ENRICO MAGNANI
Cronaca

Forlì, la storica palestra Nautilus chiude dopo 40 anni

Generazioni di sportivi e non solo si sono allenati nella struttura di via Paganelli

Fabrizio Benini, uno dei soci gestori assieme a Paco Sassi e Alessandro Bonetti

Forlì, 7 marzo 2019 - È un pezzo di storia che se ne va. La palestra Nautilus, una delle prime nate in città, aveva aperto nel 1979 per mano di Mario Pini: lunedì ha cessato l’attività chiudendo le porte dopo ben 40 anni di passione sportiva.

«Il Nautilus – spiega Fabrizio Benini, uno dei soci e gestori assieme a Paco Sassi e Alessandro Bonetti –, è stato una delle prime palestre ad avere macchine isotoniche, le famose Nautilus americane, da cui prese poi il nome».

L’arrivo di quegli attrezzi ginnici in città è anche circondato da un alone fra mistero e leggenda. «Si dice che Nerio Alessandri venne a Forlì a studiare quelle macchine, da cui poi prese spunto per la sua Technogym». Dalla leggenda ai vip: «Questa era la palestra forlivese di Jovanotti, ma qui venivano ad allenarsi anche i grandi campioni della serie A di basket o di volley. E’ la fine di un’era».

Non solo palestra, la storica attività in via Paganelli 5, infatti, al suo interno conteneva un vero e proprio centro Spa «con sauna, bagno turco e idromassaggio – continua Benini –. Tutto in muratura, non in prefabbricato. Insomma, una visione di quella che oggi viene definita wellness valley, però in netto anticipo sui tempi». E fu proprio questo a fare del Nautilus un vero fiore all’occhiello.

«Basti dire che negli anni ’80 c’erano abbonati persino da Bologna. Col tempo però il fiore è man mano appassito e, complice una serie di cose, siamo arrivati a questo triste epilogo».

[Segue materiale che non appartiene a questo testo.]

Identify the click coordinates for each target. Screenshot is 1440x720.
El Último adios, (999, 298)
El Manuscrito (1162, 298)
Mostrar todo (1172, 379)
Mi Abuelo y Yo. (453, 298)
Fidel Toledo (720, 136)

Nel frattempo a Forlì nascono una serie di altre palestre, «oggi se ne contano una trentina, tutti competitor molto forti», e la crisi ha fatto il resto. «La gente non si poteva più permettere di pagare qualcosa che usava poco, o addirittura mai. Con questo passaggio si è andato a destrutturare l’idea stessa del Nautilus, un modello che sin lì aveva funzionato». Oggi si pensa alla palestra low cost, addirittura alcune senza doccia. «Il nostro era un valore aggiunto, percepito, che negli anni è sfumato. Basti dire che in generale gli abbonamenti sono calati del 30-35%: l’utente lo percepisce come risparmio, ma non è detto che sia così».

Dopo 40 anni, la ‘botta’ è stata grossa. «Abbiamo visto tanta emotività in questi giorni – dice l’ex istruttore –, c’è chi ci ha dato dei truffatori perché ha perso qualche decina di euro di abbonamento, ma anche tanti clienti che sono venuti piangendo, dispiaciuti».

E proprio per questi ultimi, la società ha deciso di spendersi cercando accordi con altre strutture, per garantire un continuo nel percorso di allenamento. «Abbiamo trovato cinque palestre – spiega Benini –, in diverse zone della città, con le quali i nostri vecchi abbonati possono convenzionarsi».

Sono la Sport Planet, la Life Project, il centro Libertas, la Monkey Up e l’Arena Fitness. «Ciascuna di queste strutture si è resa disponibile ad accogliere i nostri associati gratuitamente fino a quattro mesi. A differenza di altre palestre, che hanno chiuso con un cartello fuori e basta, abbiamo fatto capire ai nostri clienti che ci preoccupiamo ancora per loro, cercando di offrire un passaggio il meno doloroso possibile. Perché questa situazione, prima di tutto, fa male a noi».